Thursday, June 10, 2010

BP is not the Holocust or Haiti

With much being said about the oil spill in the Gulf, I have heard some things that have left my heart a bit perplexed. A demonstrator in Lincoln who called the oil spill "a holocust." Activity on Facebook asking why the response in Haiti was so grand (on an international scale) but why the response to the oil spill has not been so great. While I certainly do not want to make a light of an environmental disaster with far reaching consequences, it is simply not fair to equate it to a genocide based holocust or a large scale humanitarian disaster in one of the poorest countries on earth.

I read two wonderfully sad and heartbreaking stories, taken from this Miami Herald article, today. They are wonderful because they remind us of the humanness of the earthquake. That it is not a dead bird but a dead girl. That where we are worried about industries like shrimping being harmed, we do not have any industries in our country that specialize in preparing dirt as a food source.

"We saw a woman selling dirt today. Dirt to eat. Walking downtown by the palace. Along Champs de Mars, which used to be a big open space but now is crammed tight with tents and tarps and cardboard and sheet-made homes pushed in to every scrap of bare ground. She was selling candy and crackers and dirt baked with salt and butter into small discs for eating."


"He pulled out a tiny picture, the size you get for school pictures of his beautiful little 8-year-old girl. She was out playing in the yard near a wall when the earthquake happened and the wall fell on her. He dug her out himself and she had already passed. He wanted to take her to the countryside to bury her and was trying to gather the money to arrange getting there. He waited three days, but after three days he could not wait any longer. So he had to wrap her carefully in a sheet and carry her into the street. Front-end loaders were coming through the streets to scoop up the bodies left on the curbs. He could not stand to leave her in the street to be scooped up by a machine. The only thing he could do was wrap her in a sheet and place her gently in the bucket of the front end loader himself -- to be driven away and buried in a mass grave."

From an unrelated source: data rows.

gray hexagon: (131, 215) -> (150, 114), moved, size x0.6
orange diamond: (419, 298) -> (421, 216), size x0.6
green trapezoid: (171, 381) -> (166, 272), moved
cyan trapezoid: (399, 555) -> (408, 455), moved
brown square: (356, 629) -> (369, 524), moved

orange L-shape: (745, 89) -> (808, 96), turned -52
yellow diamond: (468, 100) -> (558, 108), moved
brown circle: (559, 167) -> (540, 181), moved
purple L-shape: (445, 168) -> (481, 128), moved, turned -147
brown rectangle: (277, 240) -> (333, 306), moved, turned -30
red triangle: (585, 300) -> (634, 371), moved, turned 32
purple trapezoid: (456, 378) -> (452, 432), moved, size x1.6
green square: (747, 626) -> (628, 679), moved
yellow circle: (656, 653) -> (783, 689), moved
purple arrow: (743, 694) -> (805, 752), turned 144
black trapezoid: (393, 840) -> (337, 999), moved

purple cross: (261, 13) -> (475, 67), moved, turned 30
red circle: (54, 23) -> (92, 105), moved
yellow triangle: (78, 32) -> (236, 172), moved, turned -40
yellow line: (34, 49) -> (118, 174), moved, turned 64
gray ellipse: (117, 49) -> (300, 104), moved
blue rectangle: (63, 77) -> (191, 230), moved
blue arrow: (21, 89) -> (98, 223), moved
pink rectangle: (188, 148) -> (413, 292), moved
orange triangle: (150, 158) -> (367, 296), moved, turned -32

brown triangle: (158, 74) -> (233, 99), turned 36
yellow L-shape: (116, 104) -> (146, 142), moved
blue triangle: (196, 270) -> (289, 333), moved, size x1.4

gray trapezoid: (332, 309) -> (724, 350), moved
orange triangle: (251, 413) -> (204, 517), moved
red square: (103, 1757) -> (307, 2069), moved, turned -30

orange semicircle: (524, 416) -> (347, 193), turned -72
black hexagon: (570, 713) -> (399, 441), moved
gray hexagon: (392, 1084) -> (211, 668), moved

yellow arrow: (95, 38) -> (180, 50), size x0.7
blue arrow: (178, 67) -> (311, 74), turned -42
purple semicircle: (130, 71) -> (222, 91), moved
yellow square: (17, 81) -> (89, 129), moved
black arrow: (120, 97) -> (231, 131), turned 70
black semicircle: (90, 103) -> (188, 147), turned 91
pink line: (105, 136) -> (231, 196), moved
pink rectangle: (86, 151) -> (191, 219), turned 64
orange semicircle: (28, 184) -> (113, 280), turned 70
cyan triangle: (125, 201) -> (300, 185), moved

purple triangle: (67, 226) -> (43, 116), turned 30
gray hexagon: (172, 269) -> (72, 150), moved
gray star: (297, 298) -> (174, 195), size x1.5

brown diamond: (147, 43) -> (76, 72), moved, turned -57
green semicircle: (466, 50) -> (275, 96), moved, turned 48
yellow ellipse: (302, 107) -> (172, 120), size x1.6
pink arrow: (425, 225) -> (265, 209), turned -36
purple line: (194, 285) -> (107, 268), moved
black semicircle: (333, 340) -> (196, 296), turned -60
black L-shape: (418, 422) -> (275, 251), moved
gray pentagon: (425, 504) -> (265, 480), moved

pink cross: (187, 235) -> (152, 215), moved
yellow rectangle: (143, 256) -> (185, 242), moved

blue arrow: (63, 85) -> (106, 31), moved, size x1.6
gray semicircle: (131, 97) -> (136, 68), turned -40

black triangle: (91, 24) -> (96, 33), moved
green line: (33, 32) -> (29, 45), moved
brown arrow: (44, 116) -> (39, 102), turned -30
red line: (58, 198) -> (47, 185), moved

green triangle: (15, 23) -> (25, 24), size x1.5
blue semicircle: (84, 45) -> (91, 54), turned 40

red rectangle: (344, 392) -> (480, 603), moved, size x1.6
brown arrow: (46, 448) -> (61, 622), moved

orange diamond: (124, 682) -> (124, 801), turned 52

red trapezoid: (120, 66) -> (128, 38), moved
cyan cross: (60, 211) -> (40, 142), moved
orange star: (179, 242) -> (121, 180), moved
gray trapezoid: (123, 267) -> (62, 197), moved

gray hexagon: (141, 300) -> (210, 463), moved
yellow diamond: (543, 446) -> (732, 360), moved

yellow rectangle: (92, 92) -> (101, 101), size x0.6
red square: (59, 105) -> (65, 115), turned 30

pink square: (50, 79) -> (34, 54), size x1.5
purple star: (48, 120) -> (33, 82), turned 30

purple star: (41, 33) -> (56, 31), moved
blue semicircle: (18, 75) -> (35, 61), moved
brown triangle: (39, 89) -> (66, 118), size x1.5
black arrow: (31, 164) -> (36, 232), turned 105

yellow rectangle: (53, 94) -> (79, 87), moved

And I just read the follow stats off of Troy Livesay's Twitter page: Haiti has 1,322 camps,with more than 10,000 tents and 564,000 tarpaulins covering more than a million people, accordng to migration officials .

May we not forget that while things like the BP oil spill are devestating, it is not the same as the issues associated with global poverty, true genocides or a disaster that kills 200, 000 and displaces over a million.

1 comment:

Sherri said...

Amen, I found myself being moved by the news reports showing the birds stuck in the oil. While it is very, very sad...they are birds. People are still as broken, hurting, starving and dying as ever. May our hearts be focused on the lives of people first...the ones whom Jesus laid down his life to love.